Case study - Capturing and creating content for HoloTour

HoloTour for Microsoft HoloLens provides immersive 3D personal tours of iconic locations around the world. As the designers, artists, producers, audio designers, and developers working on this project found out, creating a convincingly real 3D rendering of a well-known location takes a unique blend of creative and technological wizardry.

The tech

With HoloTour, we wanted to make it possible for people to visit some of the world’s most amazing destinations—like the ruins of Machu Picchu in Peru or the modern day Piazza Navona in Italy—right from their own living rooms. Our team made it the goal of HoloTour to “make you feel like you’re really there.” The experience needed to be more than just pictures or videos. By leveraging the unique display, tracking, and audio technology of HoloLens we believed we could virtually transport you to another place. We would need to capture the sights, sounds, and three-dimensional geometry of every location we visited and then recreate that within our app.
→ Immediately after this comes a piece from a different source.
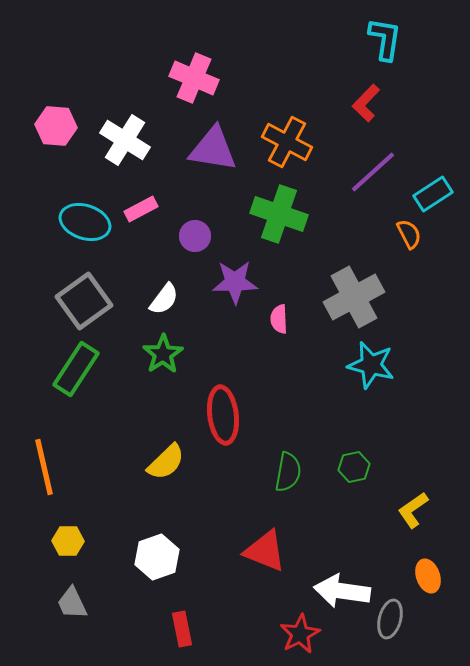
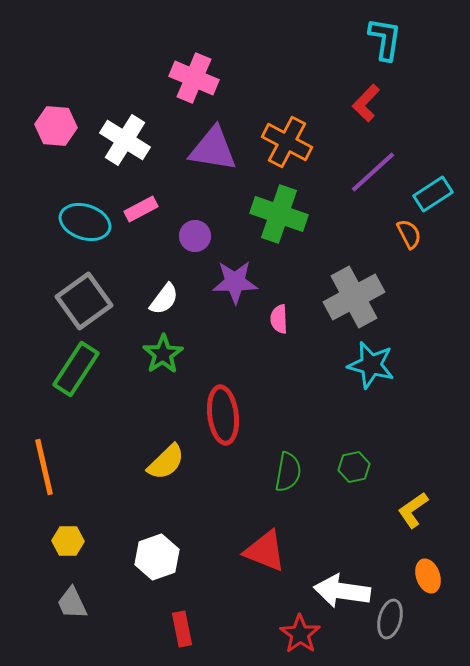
red star: rotated 9 degrees counterclockwise
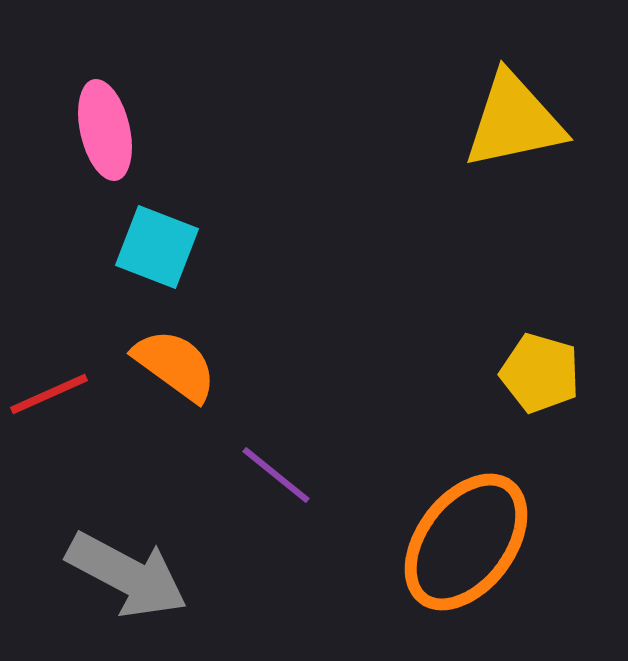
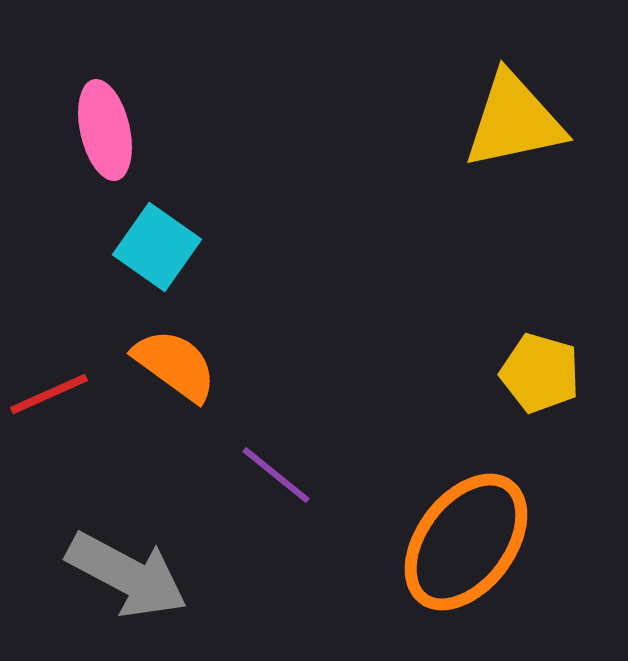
cyan square: rotated 14 degrees clockwise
In order to do this, we needed a 360° camera rig with directional audio capture. It needed to capture at extremely high resolution, so that the footage would look crisp when played back on a HoloLens and the cameras would need to be positioned close together in order to minimize stitching artifacts. We wanted full spherical coverage, not just along the horizon, but above and below you as well. The rig also needed to be portable so that we could take it all over the world. We evaluated available off-the-shelf options and realized they simply weren’t good enough to realize our vision – either because of resolution, cost, or size. If we couldn’t find a camera rig that satisfied our needs, we would have to build one ourselves.

Building the rig

The first version—made from cardboard, Velcro, duct tape, and 14 GoPro cameras—was something MacGyver would have been proud of. After reviewing everything from low-end solutions to custom manufactured rigs, GoPro cameras were ultimately the best option for us because they were small, affordable, and had easy-to-use memory storage. The small form factor was especially important because it allowed us to place cameras fairly close together—the smaller the distance between cameras, the smaller the stitching artifacts will be. Our unique camera arrangement allowed us to get full sphere coverage plus enough overlap to intelligently align cameras and smooth out some artifacts during the stitching process.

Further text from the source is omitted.